A fine giugno, il giovane numero uno partirà con la Nazionale azzurra Under 19 per l’Europeo di categoria, una vetrina internazionale che con ogni probabilità lo vedrà protagonista assoluto a difesa dei pali dell’Italia. Solo dopo le meritate vacanze sarà il momento di sedersi al tavolo per pianificare il futuro calcistico.
Prospettive e blindatura: contratto fino al 2029
A Casteldebole nessuno ha fretta, ma le idee sono chiarissime. Pessina compirà 19 anni il prossimo dicembre e ha davanti a sé una carriera intera da scrivere su premesse a dir poco entusiasmanti. Il Bologna crede ciecamente nelle sue doti, tanto da avergli rinnovato il contratto lo scorso inverno con una scadenza a lungo termine fissata al 2029.
Sia la società che la tifoseria rossoblù lo considerano all’unanimità il portiere del futuro. Proprio per questa ragione, alla sua età la priorità assoluta risponde a un solo verbo: giocare.
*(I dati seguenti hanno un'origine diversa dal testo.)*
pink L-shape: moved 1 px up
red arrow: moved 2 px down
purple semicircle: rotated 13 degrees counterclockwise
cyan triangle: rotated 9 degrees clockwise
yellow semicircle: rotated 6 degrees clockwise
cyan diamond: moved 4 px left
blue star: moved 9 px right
Al ragazzo serve l’esperienza formativa di una stagione intera vissuta da titolare fisso dal primo all’ultimo minuto.
Il piano del Bologna: la Serie B e la clausola Tedesco
In quest’ottica, la Serie B rappresenta il laboratorio perfetto. La dirigenza del Bologna è orientata verso la soluzione del prestito secco, ma metterà un’unica, imprescindibile condizione ai club interessati (che di certo non mancheranno): la garanzia del posto da titolare inamovibile.
Le opzioni all’orizzonte per il ritiro estivo restano essenzialmente due:
- Un’improbabile promozione diretta a titolare in prima squadra, nel caso in cui dovesse stregare il nuovo allenatore al suo arrivo a Casteldebole.
- Un viaggio formativo in provincia per accumulare minutaggio e malizia, lo scenario decisamente più concreto.
Il nuovo tecnico Domenico Tedesco lo valuterà attentamente durante il precampionato, insieme al resto del gruppo. La strada maestra appare tracciata: partire temporaneamente per crescere, farsi le ossa e tornare alla base completamente strutturato. Pronto, finalmente, per il grande salto definitivo in maglia rossoblù.